▶ _Work instruction_: Every line from the one with "Services (975, 87)" through the final line of the data below goes in the answer, copied exactly. Pictures do not.
(Given data begins)
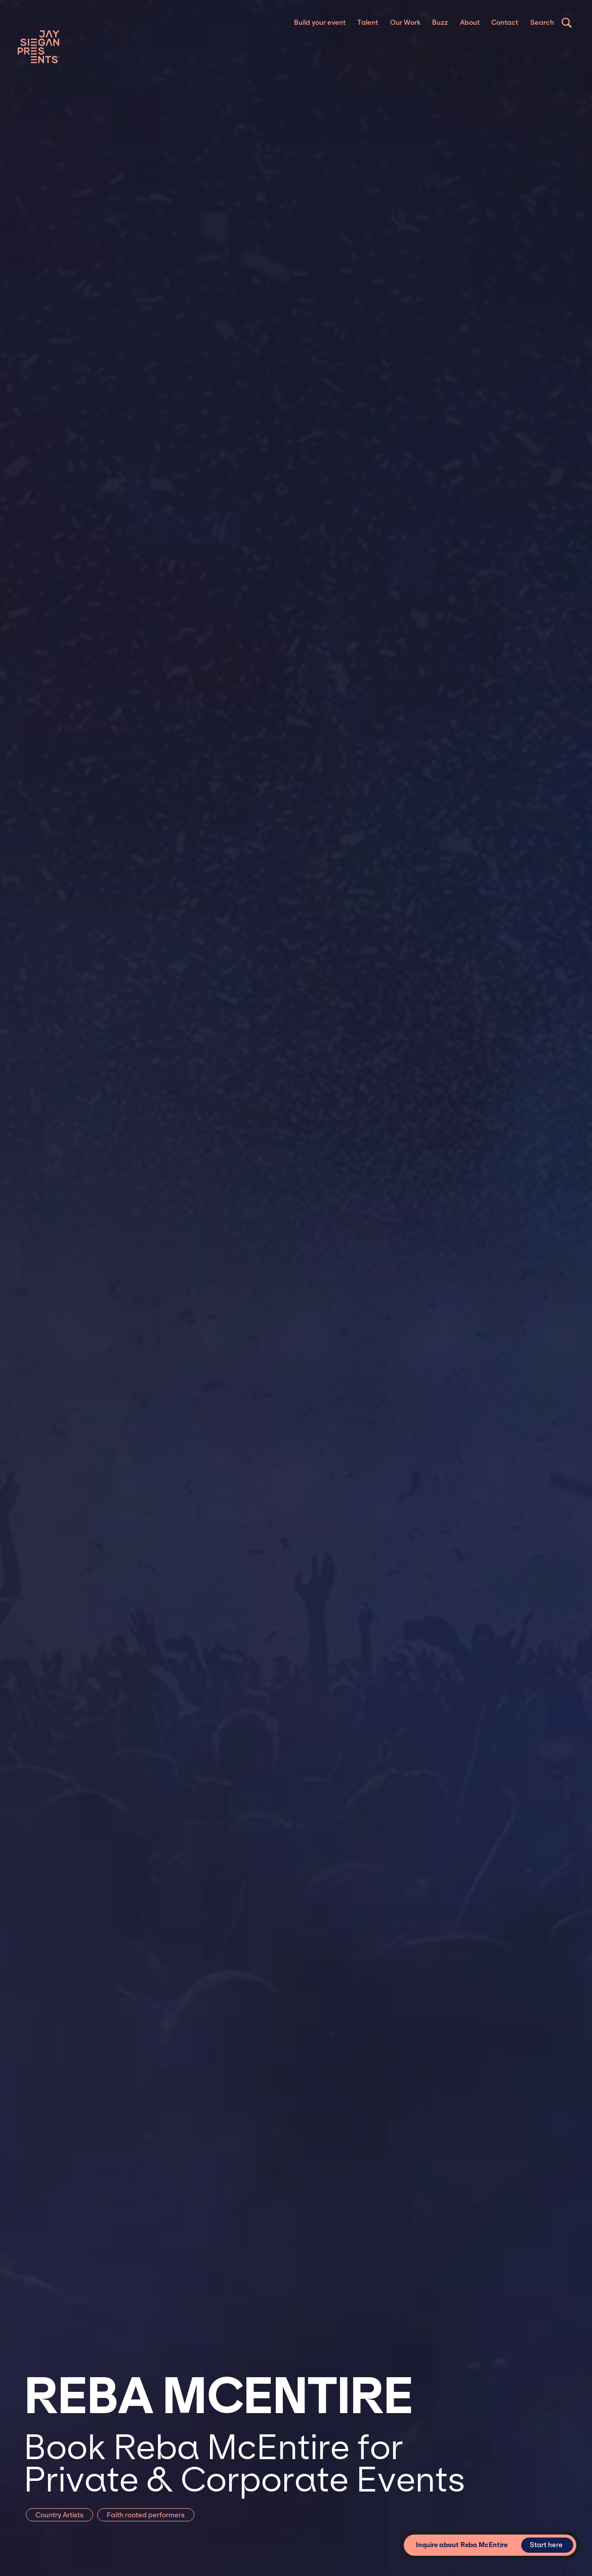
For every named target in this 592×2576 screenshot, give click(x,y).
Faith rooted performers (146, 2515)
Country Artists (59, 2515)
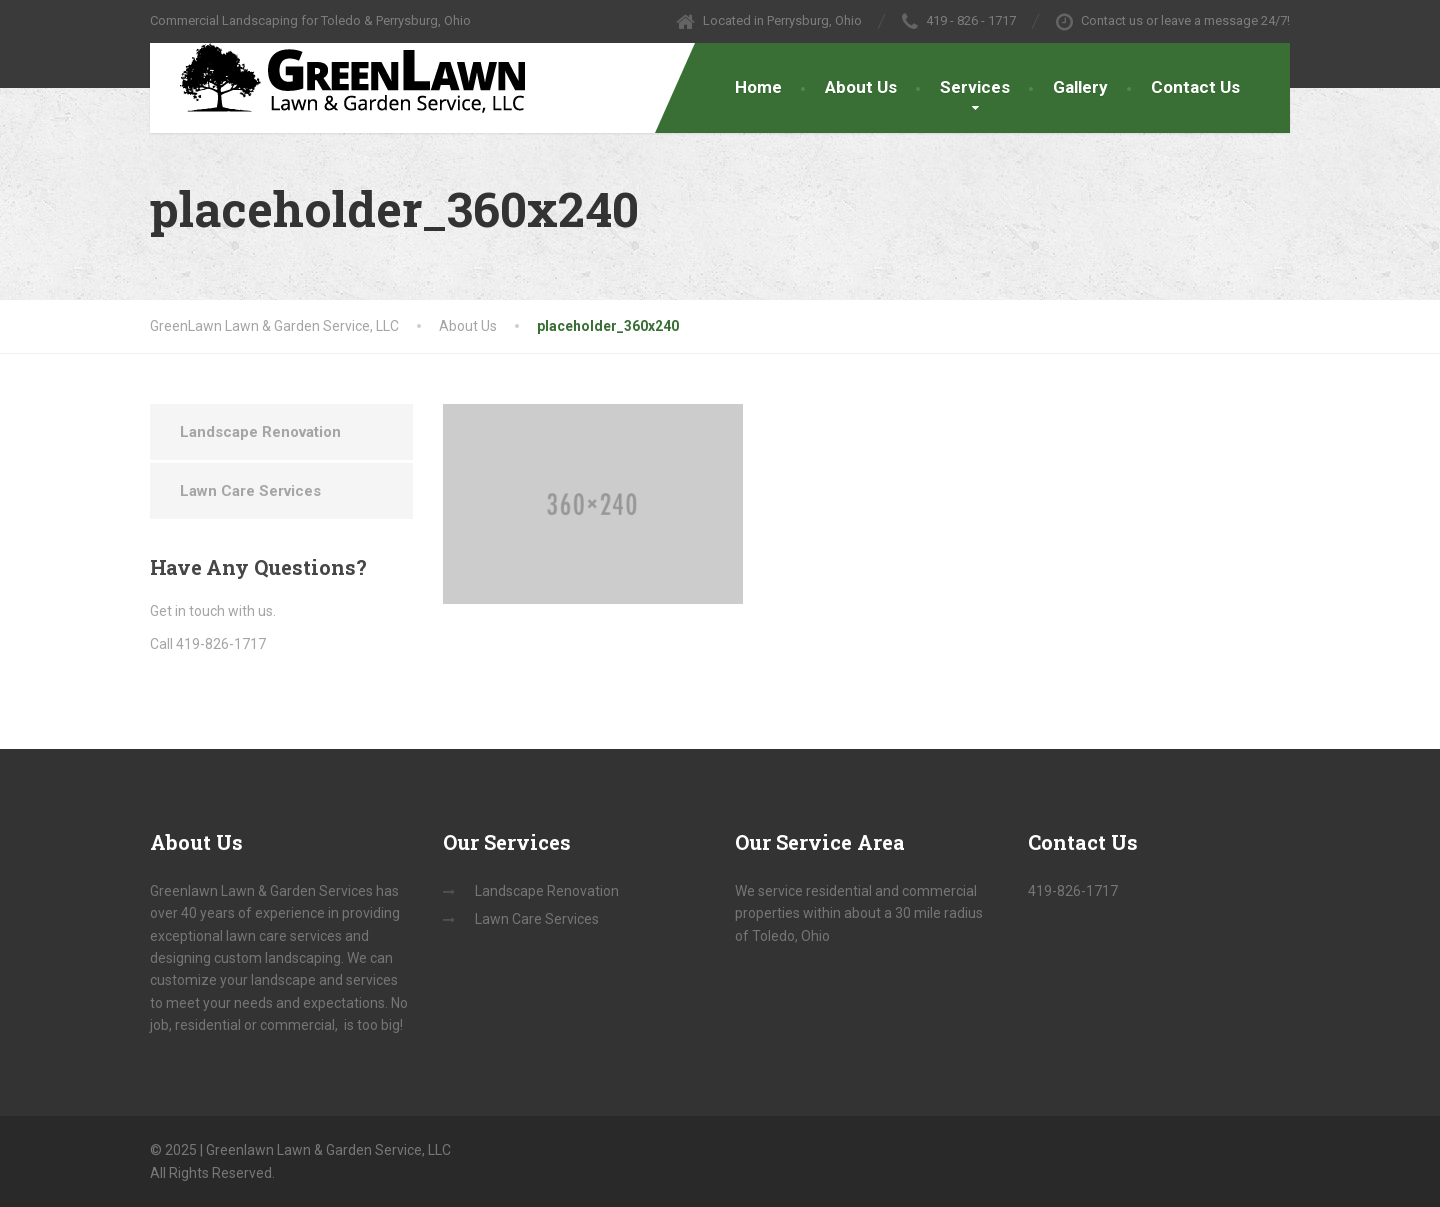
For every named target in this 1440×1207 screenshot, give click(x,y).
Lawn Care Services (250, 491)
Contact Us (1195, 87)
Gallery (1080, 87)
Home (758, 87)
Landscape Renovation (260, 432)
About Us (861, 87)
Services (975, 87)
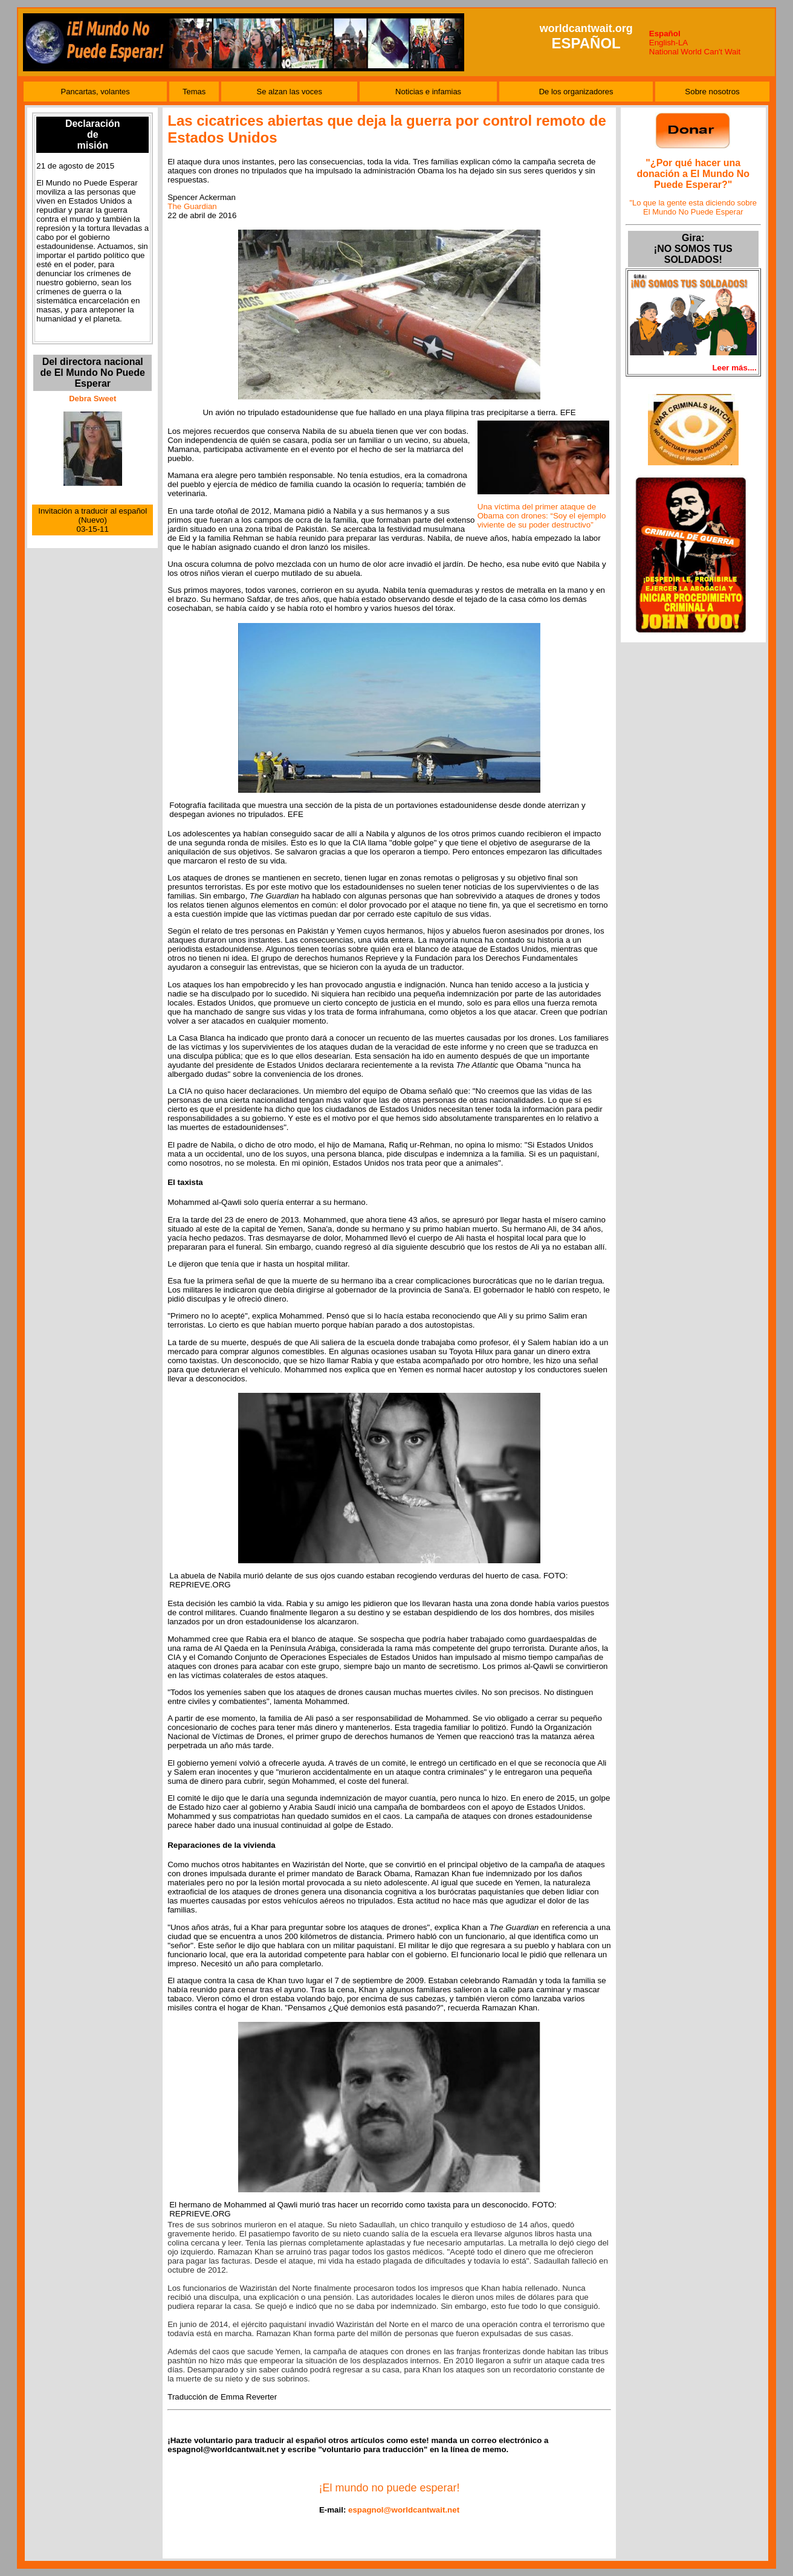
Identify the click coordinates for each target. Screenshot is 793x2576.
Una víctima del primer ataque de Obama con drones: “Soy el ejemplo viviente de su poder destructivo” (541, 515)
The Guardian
(Given data ends)
▶ _Worked solution_:
Services (975, 87)
Identify the click coordinates for each target. Screenshot is 793x2576.
Una víctima del primer ataque de Obama con drones: “Soy el ejemplo viviente de su poder destructivo” (541, 515)
The Guardian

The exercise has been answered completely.